Effects of wavelength-dependent fluence attenuation on the noninvasive photoacoustic imaging of hemoglobin oxygen saturation in subcutaneous vasculature in vivo

Quantitative measurements of the oxygen saturation of hemoglobin (sO ₂) in a blood vessel in vivo presents a challenge in photoacoustic imaging. As a result of wavelength-dependent optical attenuation in the skin, the local fluence at a subcutaneous vessel varies with the optical wavelength in spectral measurement and hence needs to be compensated for so that the intrinsic absorption coefficient can be recovered.

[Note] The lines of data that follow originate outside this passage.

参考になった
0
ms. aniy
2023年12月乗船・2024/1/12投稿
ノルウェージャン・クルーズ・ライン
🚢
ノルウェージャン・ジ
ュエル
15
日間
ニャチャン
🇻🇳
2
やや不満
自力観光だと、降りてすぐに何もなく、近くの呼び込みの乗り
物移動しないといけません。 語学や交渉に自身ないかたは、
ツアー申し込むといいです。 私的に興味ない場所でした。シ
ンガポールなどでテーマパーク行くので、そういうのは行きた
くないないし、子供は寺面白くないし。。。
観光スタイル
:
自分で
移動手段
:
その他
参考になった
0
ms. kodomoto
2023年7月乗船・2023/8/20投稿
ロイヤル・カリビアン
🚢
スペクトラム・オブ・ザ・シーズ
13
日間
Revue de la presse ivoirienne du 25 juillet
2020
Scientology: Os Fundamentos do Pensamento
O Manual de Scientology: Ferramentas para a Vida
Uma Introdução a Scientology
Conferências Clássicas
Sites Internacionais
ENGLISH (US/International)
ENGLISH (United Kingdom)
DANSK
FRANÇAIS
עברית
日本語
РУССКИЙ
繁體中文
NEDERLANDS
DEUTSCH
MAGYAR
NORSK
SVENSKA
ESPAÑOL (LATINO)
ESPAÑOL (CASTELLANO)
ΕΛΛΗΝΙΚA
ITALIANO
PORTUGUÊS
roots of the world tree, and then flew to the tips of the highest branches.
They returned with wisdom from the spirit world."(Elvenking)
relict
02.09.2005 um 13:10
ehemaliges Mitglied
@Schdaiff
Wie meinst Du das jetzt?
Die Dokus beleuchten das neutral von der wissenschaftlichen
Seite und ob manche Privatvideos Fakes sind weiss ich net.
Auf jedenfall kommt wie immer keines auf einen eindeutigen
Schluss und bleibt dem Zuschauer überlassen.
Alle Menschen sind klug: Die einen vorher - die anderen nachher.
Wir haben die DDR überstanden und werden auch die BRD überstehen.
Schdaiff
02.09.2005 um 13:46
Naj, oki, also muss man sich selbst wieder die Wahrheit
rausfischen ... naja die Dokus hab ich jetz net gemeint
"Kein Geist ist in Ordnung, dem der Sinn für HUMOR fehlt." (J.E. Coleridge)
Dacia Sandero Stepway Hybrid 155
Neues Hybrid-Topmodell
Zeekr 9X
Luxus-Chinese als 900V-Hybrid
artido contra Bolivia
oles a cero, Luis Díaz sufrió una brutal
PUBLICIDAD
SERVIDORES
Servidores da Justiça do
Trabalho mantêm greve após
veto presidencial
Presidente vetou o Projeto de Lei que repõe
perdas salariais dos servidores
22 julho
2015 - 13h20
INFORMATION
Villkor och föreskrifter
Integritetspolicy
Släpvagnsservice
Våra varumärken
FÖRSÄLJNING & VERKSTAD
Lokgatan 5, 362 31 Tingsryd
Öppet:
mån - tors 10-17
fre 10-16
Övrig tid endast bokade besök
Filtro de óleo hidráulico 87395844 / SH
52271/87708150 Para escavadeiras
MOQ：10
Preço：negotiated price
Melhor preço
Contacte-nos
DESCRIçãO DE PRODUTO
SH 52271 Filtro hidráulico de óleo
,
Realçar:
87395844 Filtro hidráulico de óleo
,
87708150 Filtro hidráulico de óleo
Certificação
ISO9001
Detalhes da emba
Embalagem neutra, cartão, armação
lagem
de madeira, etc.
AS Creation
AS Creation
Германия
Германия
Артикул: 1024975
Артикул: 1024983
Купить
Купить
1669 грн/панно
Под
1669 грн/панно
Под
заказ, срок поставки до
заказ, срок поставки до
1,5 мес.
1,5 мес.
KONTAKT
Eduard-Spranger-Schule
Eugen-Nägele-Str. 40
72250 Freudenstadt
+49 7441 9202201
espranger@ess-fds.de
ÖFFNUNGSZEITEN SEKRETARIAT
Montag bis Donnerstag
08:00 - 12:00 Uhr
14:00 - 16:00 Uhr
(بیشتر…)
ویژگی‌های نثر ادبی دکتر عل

Here, by employing a simplified double-layer skin model, we demonstrate that although the absolute value of sO₂ in a vessel is seriously affected by the volume fraction of blood and the spatially averaged sO₂ in the dermis, the difference of sO₂ between neighboring vessels is minimally affected. Experimentally, we acquire compensational factors for the wavelength-dependent optical attenuation by measuring the PA spectrum of a subcutaneously inserted 25 νm thick black film using our PA microscope. We demonstrate in vivo that the difference in sO₂ between a typical artery and a typical vein is conserved before and after spectral compensation. This conservation holds regardless of the animal's systemic physiological state.